Lo spettacolo: si tratta di una nuova produzione per la regia di Robert Carsen, affiancato dal suo solito e solido “team“. Gideon Davey, ha firmato scene e costumi, Peter Van Praet le luci, Rebecca Howell coreografa, Will Duke autore dei video e Ian Burton in veste di drammaturgo. Ovviamente la trasposizione ai tempi moderni è d’obbligo e dunque gli egiziani sono gli arabi del petrolio (Cleopatra alla fine inaugura l’oleodotto voluto da Cesare) ma anche i terroristi dell’Isis, violenti e cattivissimi; viceversa i romani, come nei film “peplum” del resto, sono sempre e sistematicamente buoni e cioè probabilmente americani, le “forze di pace” e comunque occidentali. Ora, che Carsen sia un bravo regista, che sappia far muovere i solisti e la lunga schiera di ballerini e figuranti con un ritmo cinematografico e che lo spettacolo nella sua sostanziale gradevolezza sia “piacione” ed ottenga il consenso del pubblico che – udite udite – ride e si diverte, non ci piove. Non staremo qui a sottolineare le cose già viste, sia in altri spettacoli di Carsen che in altri allestimenti – anche del Giulio Cesare: penso a quello di Ronconi visto a Genova – ma si nota l’insinuarsi di una certa routine autocompiaciuta nel talentuoso regista canadese.
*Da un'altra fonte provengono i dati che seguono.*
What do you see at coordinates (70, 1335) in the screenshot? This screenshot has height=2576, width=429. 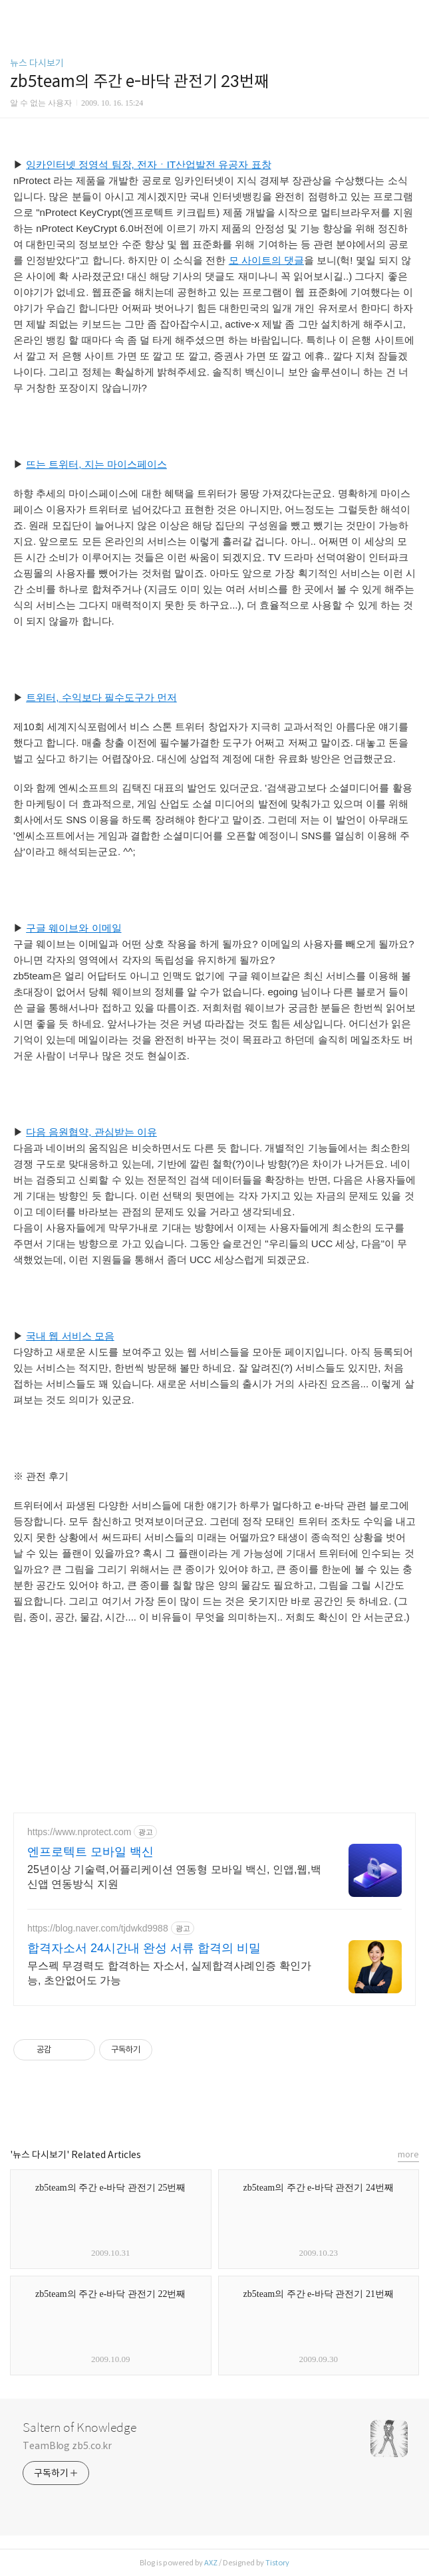 I see `국내 웹 서비스 모음` at bounding box center [70, 1335].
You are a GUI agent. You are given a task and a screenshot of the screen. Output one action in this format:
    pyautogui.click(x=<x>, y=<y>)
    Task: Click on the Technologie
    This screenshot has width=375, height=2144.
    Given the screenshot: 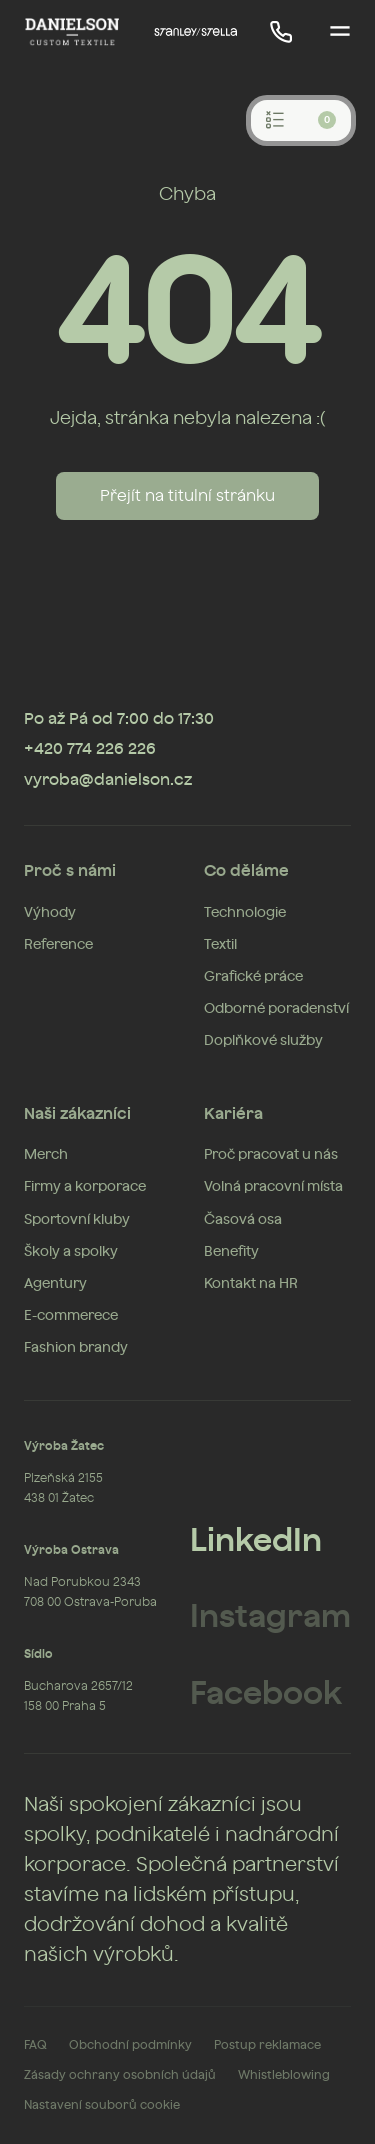 What is the action you would take?
    pyautogui.click(x=245, y=913)
    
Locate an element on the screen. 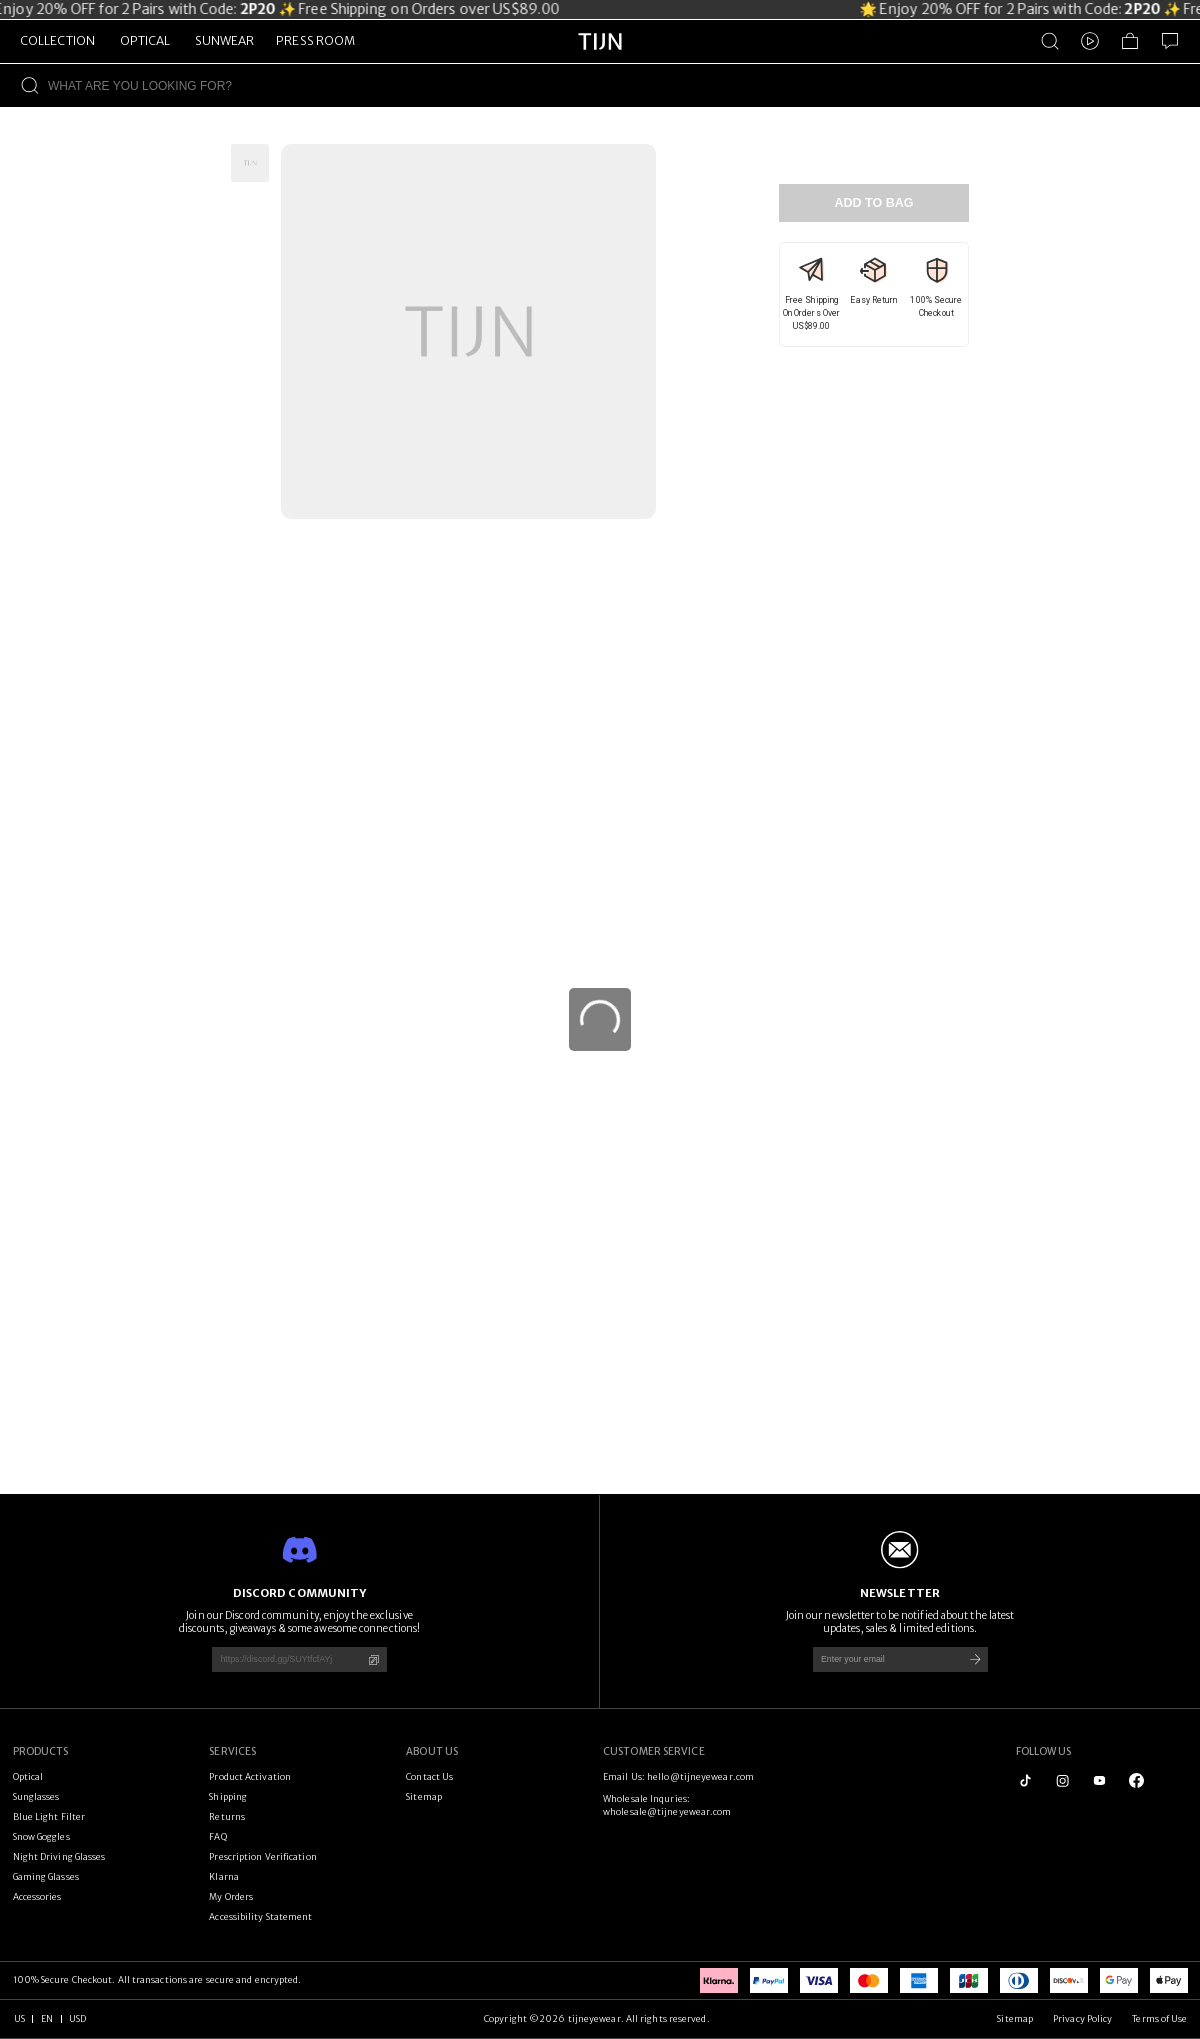  [https://discord.gg/SUYtfcfAYj] is located at coordinates (282, 1659).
Faccio poi due personalissime considerazioni. La prima è che i controtenori e sopranisti, laddove si intenda dare un’immagine contemporanea al tutto, risultano assai ridicoli quando nella veste di super macho palestrati e barbuti aprono poi bocca ed emettono falsetti, considerazione a parer mio non marginale e già sottolineata da altri: se i castrati fossero effettivamente equiparabili agli attuali e pur bravi controtenori, non sarebbe stato necessario sacrificarne i “gioielli di famiglia”. E dunque, a parte alcuni casi isolati (mi riferisco per esempio all’argentino Franco Maximiliano Fagioli e allo straordinario giovane brasiliano Bruno De Sa) la voce di un mezzosoprano o contralto in travesti è, a mio modesto avviso preferibile. La seconda considerazione è che, dati i tempi e ciò che sta accadendo nel mondo – penso al Medio Oriente, alla Turchia, ai Curdi… – non vedo l’opportunità di sottolineare con ironia e sarcasmo una situazione che potrebbe urtare più di uno. Insomma, il mio amico Amer, medico rifugiato siriano che sta ultimando il riconoscimento del titolo in medicina all’Umanitas e che mi ha raccontato cose terribili avvenute alla sua famiglia, non lo porterei a vedere questo spettacolo.
Dopo di ché si è apprezzato lo sforzo di tutti, la bravura degli interpreti e, soprattutto, il calore con cui il pubblico, insolitamente numeroso, ha sottolineato le singole arie e, finalmente, ha tributato un’accoglienza entusiastica. Sta a vedere che il barocco fa finalmente “tendenza” in Italia!